Saved data entries:
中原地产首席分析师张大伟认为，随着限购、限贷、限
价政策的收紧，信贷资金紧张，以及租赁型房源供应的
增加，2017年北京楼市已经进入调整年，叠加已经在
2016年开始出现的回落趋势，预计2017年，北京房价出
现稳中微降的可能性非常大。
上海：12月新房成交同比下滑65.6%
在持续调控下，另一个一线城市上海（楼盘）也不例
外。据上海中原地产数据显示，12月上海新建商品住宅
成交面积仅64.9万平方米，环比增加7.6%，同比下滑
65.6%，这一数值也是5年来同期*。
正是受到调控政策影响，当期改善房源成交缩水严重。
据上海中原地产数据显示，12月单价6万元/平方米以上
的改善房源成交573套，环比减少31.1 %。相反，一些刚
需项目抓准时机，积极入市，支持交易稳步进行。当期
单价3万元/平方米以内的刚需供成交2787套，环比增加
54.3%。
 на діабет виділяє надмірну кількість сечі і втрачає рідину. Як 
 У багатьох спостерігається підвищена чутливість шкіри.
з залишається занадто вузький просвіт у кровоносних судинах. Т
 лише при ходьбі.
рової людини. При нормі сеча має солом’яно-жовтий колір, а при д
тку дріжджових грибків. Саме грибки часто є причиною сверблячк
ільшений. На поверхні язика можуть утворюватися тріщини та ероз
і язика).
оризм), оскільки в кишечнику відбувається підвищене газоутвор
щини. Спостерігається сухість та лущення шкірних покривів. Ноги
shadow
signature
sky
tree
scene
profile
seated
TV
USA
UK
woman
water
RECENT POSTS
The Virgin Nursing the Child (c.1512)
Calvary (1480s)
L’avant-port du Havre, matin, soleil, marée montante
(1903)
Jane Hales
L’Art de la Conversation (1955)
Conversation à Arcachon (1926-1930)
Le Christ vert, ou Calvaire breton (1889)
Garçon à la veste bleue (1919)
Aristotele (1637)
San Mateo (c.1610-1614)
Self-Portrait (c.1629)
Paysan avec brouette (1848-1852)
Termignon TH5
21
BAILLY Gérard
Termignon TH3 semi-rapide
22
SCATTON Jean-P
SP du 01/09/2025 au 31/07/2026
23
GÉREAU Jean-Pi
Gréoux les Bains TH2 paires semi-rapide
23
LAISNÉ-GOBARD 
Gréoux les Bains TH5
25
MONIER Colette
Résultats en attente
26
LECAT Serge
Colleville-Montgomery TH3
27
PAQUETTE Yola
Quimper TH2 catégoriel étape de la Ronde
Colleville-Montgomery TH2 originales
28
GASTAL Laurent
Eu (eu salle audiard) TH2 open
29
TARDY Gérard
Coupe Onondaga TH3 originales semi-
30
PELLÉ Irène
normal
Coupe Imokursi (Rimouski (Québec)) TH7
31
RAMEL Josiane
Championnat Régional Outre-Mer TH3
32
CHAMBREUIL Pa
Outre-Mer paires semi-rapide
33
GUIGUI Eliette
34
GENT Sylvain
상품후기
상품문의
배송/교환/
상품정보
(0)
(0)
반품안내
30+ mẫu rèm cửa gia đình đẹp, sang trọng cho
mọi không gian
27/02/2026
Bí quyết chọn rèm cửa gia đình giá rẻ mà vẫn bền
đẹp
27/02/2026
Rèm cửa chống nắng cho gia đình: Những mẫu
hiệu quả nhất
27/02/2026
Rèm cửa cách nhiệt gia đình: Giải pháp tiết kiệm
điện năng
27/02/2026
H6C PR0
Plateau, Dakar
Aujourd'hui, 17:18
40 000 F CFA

EXERCISE DIRECTIONS: Beginning at the opening line of the data, transcribe each line exactly until you reach the line with "рової людини. При", which you also include, and go no further.

ANSWER:
中原地产首席分析师张大伟认为，随着限购、限贷、限
价政策的收紧，信贷资金紧张，以及租赁型房源供应的
增加，2017年北京楼市已经进入调整年，叠加已经在
2016年开始出现的回落趋势，预计2017年，北京房价出
现稳中微降的可能性非常大。
上海：12月新房成交同比下滑65.6%
在持续调控下，另一个一线城市上海（楼盘）也不例
外。据上海中原地产数据显示，12月上海新建商品住宅
成交面积仅64.9万平方米，环比增加7.6%，同比下滑
65.6%，这一数值也是5年来同期*。
正是受到调控政策影响，当期改善房源成交缩水严重。
据上海中原地产数据显示，12月单价6万元/平方米以上
的改善房源成交573套，环比减少31.1 %。相反，一些刚
需项目抓准时机，积极入市，支持交易稳步进行。当期
单价3万元/平方米以内的刚需供成交2787套，环比增加
54.3%。
 на діабет виділяє надмірну кількість сечі і втрачає рідину. Як 
 У багатьох спостерігається підвищена чутливість шкіри.
з залишається занадто вузький просвіт у кровоносних судинах. Т
 лише при ходьбі.
рової людини. При нормі сеча має солом’яно-жовтий колір, а при д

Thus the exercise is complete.